I set up my table with a Predecessor field (linked field back to the table). I’ve been using this to drive some calculations on dates for sequencing and showing in the Gantt chart. However I want to also use the successor for some other calculations.

Here’s my question.

In the Gantt Chart view you can click on a record and it will show the predecessor and successor (if they exist). I have only set up Predecessors in my table. However for a record that is “in the middle” of a chain - the Gantt Chart view will show the predecessor (which I set) AND the successor (which it knows as that successor record is set as a predecessor for the record selected).

Is there a way (via a formula?) that I can access what the Successor record is? Clearly it’s available as it’s shown in the Gantt view but I can’t seem to determine it from a formula.

Thanks!

5 Replies 5

Hello and welcome to the Community @Kevin_StellarAlgo!

The Gantt view dynamically displays the “Successor” of a record based on the relationship of the records involved.

For example, in the below image we can see the successor for the Prep timelines for presentation record is the Company-wide presentation record. The Gantt view displays these records, in order, using the date ranges on each record.

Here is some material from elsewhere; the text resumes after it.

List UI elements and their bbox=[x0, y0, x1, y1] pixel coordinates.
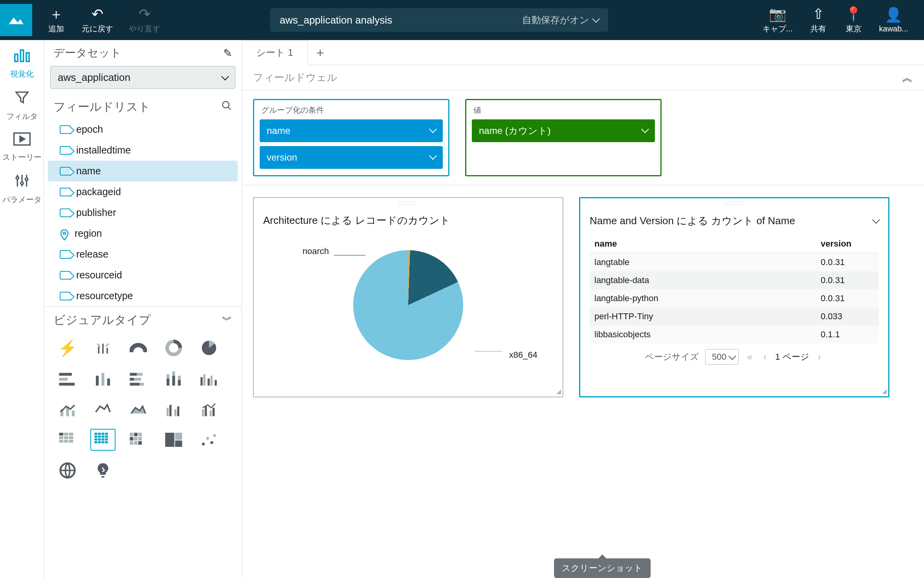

In this scenario the manual linking we did was to link Prep timelines for presentation as Company-wide presentation's predecessor:
Project+planning+with+Gantt_+Tasks+-+Airtable+2021-05-06+at+9.50.36+AM
The Gantt view can extrapolate based on the timeline, and the predecessor relationship we already set up, that Prep timelines for presentation comes before Company-wide presentation so it dynamically asserts that Company-wide presentation is the successor in that scenario.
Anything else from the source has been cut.